The younger one said, “Uh, look, lady. Why don’t you just go on home.” He scribbled a note on a pad and ripped off the sheet for me. “Just give that to the sergeant at the door downstairs and he’ll let you out.”

It was only then that I realized my gloves were lying with my jeans on the floor of the supply closet.

XIV

Fiery Aunts, Mourning Mothers

LOTTY WAS NOT amused. “You sound just like the CIA,” she snapped, when I stopped by the clinic to tell her my adventure. “Breaking into people’s offices, stealing their files”

“I’m not stealing the files,” I said virtuously. “I wrapped them up and mailed them back first thing this morning. What troubles me from a moral standpoint is the jacket and gloves I left there-technically their loss is a business expense. Yet will the IRS turn me in if I itemize? I should call my accountant.”

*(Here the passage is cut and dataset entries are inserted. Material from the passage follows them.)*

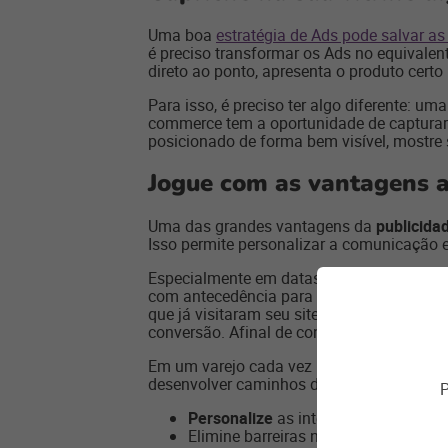
Uma boa
estratégia de Ads pode salvar a
é preciso transformar os Ads no equivalen
direto ao ponto, apresenta o produto certo
Para isso, é preciso ter algo diferente: u
commerce tem a oportunidade de capturar 
posicionado de forma bem visível, mostre 
Jogue com as vantagens a
Uma das grandes vantagens da
publicidad
Isso permite personalizar a comunicação e
Especialmente em datas promocionais c
com antecedência para encontrar o prese
que já visitaram seu site e quais produto
conversão. Afinal de contas, só vende qu
Em um varejo cada vez mais impulsionado
desenvolver caminhos diferentes de engaj
P
Personalize
as interações com os cli
Elimine barreiras na coleta, gestão e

“Do that,” she retorted. Her Viennese accent was evident, as always when Lotty was angry. “Now leave. I’m busy and have no wish to talk to you in such a mood.”

The break-in had made the late editions. Police speculated that the watchman interrupted the thief before he took anything of value, since nothing of value was missing. My prints are on file at the Eleventh Street station, so I hoped none showed up that I couldn’t reasonably account for as part of my business visit to Tilford’s office.

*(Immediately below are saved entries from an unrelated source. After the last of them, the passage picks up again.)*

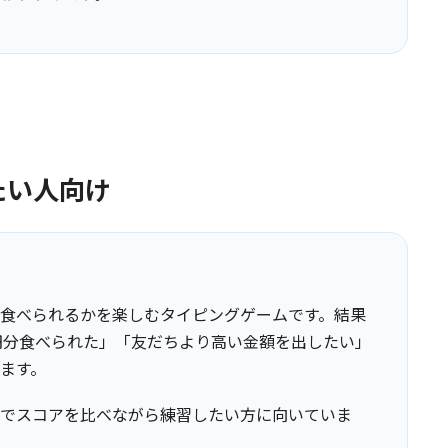
たい人向け
食べられるかを楽しむタイピングゲームです。結果
0円分食べられた」「友だちより高い金額を出したい」
ます。
でスコアを比べながら練習したい方に向いていま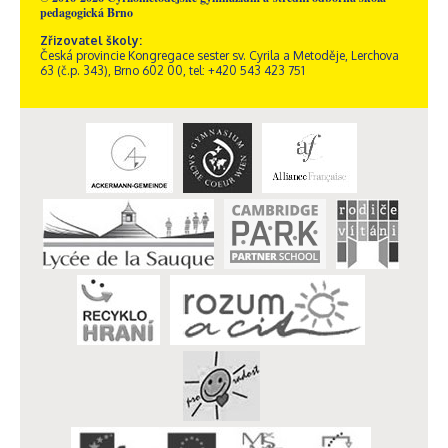
pedagogická Brno
Zřizovatel školy:
Česká provincie Kongregace sester sv. Cyrila a Metoděje, Lerchova
63 (č.p. 343), Brno 602 00, tel: +420 543 423 751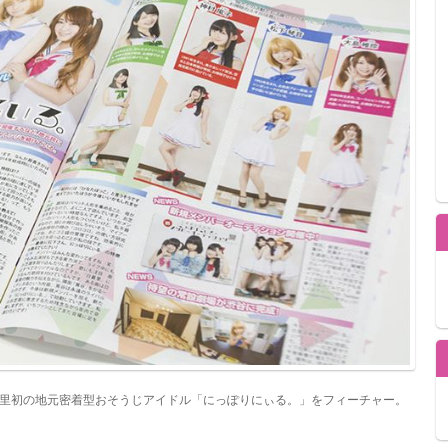
里初の地元密着型おそうじアイドル「にっぽりにぃる。」をフィーチャー。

What would they make of Derek Hatfield’s name on the Stock Exchange’s sign-in register, I wondered. I had to figure out some way of finding out if they questioned Hatfield about

Whistling through my teeth, I started the Omega and headed out to Melrose Park. Despite Lotty’s ill humor I was pleased with myself. Typical criminal failing-you carry off a coup, then have to brag about it. Sooner or later one of your bragees tells the police.

Snow was beginning to fall as I turned onto Mannheim Road. Small dry spitballs, Arctic snow, no good for snowmen. I was wearing long underwear under my navy pantsuit and hoped that would be enough protection against a minus 28 wind chill. Some time today I’d have to find an Army-Navy Surplus and get another pea jacket.

The Priory of Albertus Magnus loomed coldly through the driving pellets. I parked the car out of the wind as far as possible and fought my way to the priory entrance. The wind sliced through suit and underwear and left me gasping for air.

Inside the high-vaulted, stale hallway the sudden silence was palpable. I rubbed my arms and stamped my feet and warmed myself before asking the anemic ascetic at the reception desk to find Father Carroll for me. I hoped I was too early for evening prayers and too late for classes or confessions.

About five minutes later, as the building’s essential chill began making me shiver, Father Carroll himself came down the hall. He was moving quickly, yet not hurrying, a man in control of his life and so at peace.

“Miss Warshawski. How nice to see you. Have you come about your aunt? She’s back today, as she probably told you.”